第1話・失恋
『ごめん、気持ちは嬉しいけど君とは付き合えないよ。』
…フラレた。初めての告白とは言え、何度も考えた言葉は一瞬で消えた。
告白って、その瞬間までずっと成功することばかり考えているから、失敗した時にはしばらく思考が停止する。
『え…。』
『ごめん、さよなら。』
その場に取り残されて初めて実感ってのがわいてくる。
これがまたやっかいなもので、いろんな感情が一気に外に出てくるカンジ。勇気を出した分だけ辛くなる。一度経験してみないとわかんないだろうが、正直言って、学校なんか来たくなくなる。マジで。
『はぁ…。』
『おいおい、どうした?また苅谷に伝えらんなくて悩んでんのか?』
…そういや、名前すら言ってなかったな。俺をソッコー振った女の名前は苅谷 紗季。高1。結構明るい奴で一緒にいて楽しい。なんていうか、綺麗とかそういうんじゃなくて、可愛いってカンジ。白が良く似合う。

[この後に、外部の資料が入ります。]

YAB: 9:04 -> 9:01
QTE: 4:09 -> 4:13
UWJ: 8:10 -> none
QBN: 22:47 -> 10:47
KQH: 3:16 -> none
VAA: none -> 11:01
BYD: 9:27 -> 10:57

…はぁ。また思い出してきちゃったよ。ちなみに、俺は中野 健助。高1。どこにでもいるような冴えない男。自分のことなんか上手く説明できるわけないが…。
ついでだから、紹介するけど、さっきからからかってくるコイツは、玉城 和哉。同じく高1。俗に言う、天然ってやつ。すぐからかうが、大事なコトに対しては真剣になってくれる良いヤツ。
『…さっき会った。』
『おっ!何か言ったんかぁ〜?』
俺のテンションで想像つかないのか?ったく。
『…はぁ。んまぁ、とにかく俺の青春ってやつは終わったよ。』
『そっか。でもさ、伝えたんだろ?お前の気持ち。』
『…あぁ、でも届かなかったけどな。』
…できるだけ笑顔を作ったつもりだったが、長続きはしなかった。目の下から熱いものがこみ上げてきて…。

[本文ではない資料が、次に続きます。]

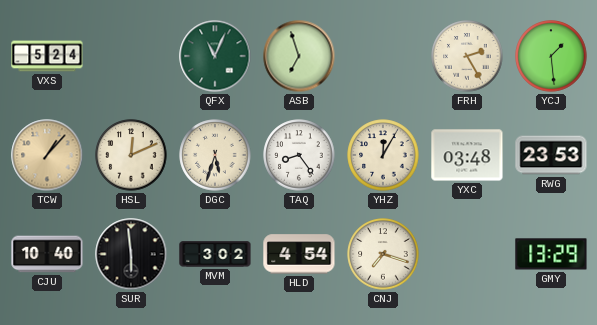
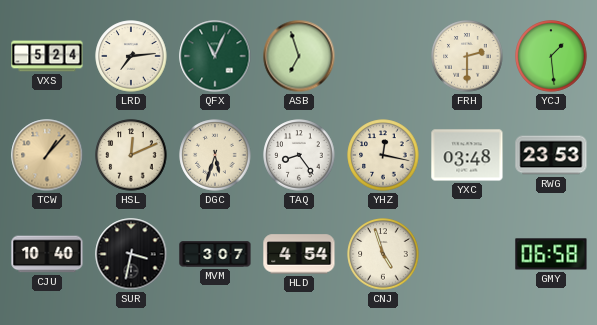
LRD: none -> 7:14
FRH: 2:25 -> 2:30
YHZ: 12:05 -> 12:17
SUR: 5:59 -> 3:32
MVM: 3:02 -> 3:07
CNJ: 7:18 -> 4:57
GMY: 13:29 -> 06:58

『大丈夫か?つか、泣くほど本気だったっていう、お前のその気持ちスゲェと思う。』
『…わりぃ、あんがと。しばらくはずっとブルーなまんまだと思うけど。』
『いいんじゃね。つか、お前は自分の気持ちに嘘つくのは無理だろ。』
『…だな。』
なんだか、少し楽になった気がする。こういう時、友達ってやつの大切さが見に染みる。
『け〜〜〜んすけぇ〜!』
(ギュッ。)
『…な!?おま…ちょっ…真由抱きつくなって!』
いきなり現れたこの女は桜井 真由。こいつも高1。何かといっちゃあ関わってくる。
『別にいいじゃん。減るもんじゃないし♪』
『…そういう問題じゃない…ってか、いい加減にしろ!』
『怒んないでよ〜。こんなんで怒るなんてちっさい男だよねぇ〜。ね、和哉君。』
『…あ、あぁ。そうだね。』
…ちなみに、和哉の初恋の相手でもある。なのに、俺にばっかかまってくる…。そこらへん、色々とフクザツ。

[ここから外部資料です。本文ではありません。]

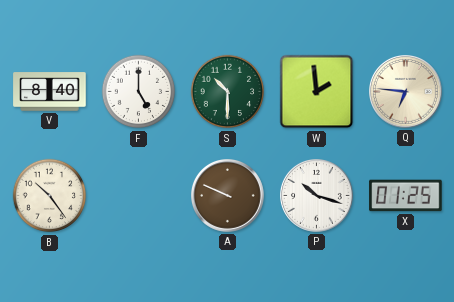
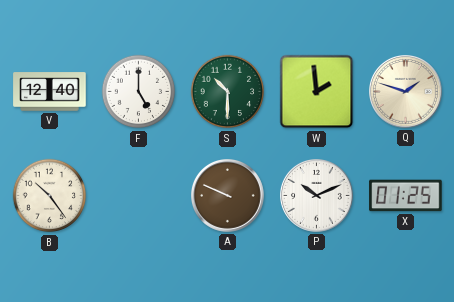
V: 8:40 -> 12:40
Q: 6:46 -> 1:48
P: 10:18 -> 10:11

『っていうより、健助紗季になんか言った?物凄く暗かったんだけど。』
忘れてた…。コイツは紗季の親友でもある。
『…なんでもないよ。』
『…嘘丸見え。健助嘘つく時、いっつも目反らすし。』
『わかったよ。まったく。…コクってフラレた。ただそれだけだ。』
『ぇ…あ…ごめん。』
『別にいいよ。』
…別にいい。ホントに。でも、俺は本当にそう思ってるんだろうか?そう思えるようになったってことは、紗季のコト、忘れようとしてるんだろうか?今まであんなに仲良く過ごしたのに。
『…でも、ショックだなぁ。』
『…は?何が?』
『もういい、この鈍感!』
(私ならいつだって…。)
『…。』
その後、フツーに部活してフツーに帰宅。
告白前はあんなに長く感じた時間も終わってみたら早い。本当におわっちまったんだなぁ、何もかも。
こうして、俺の1日が終わった。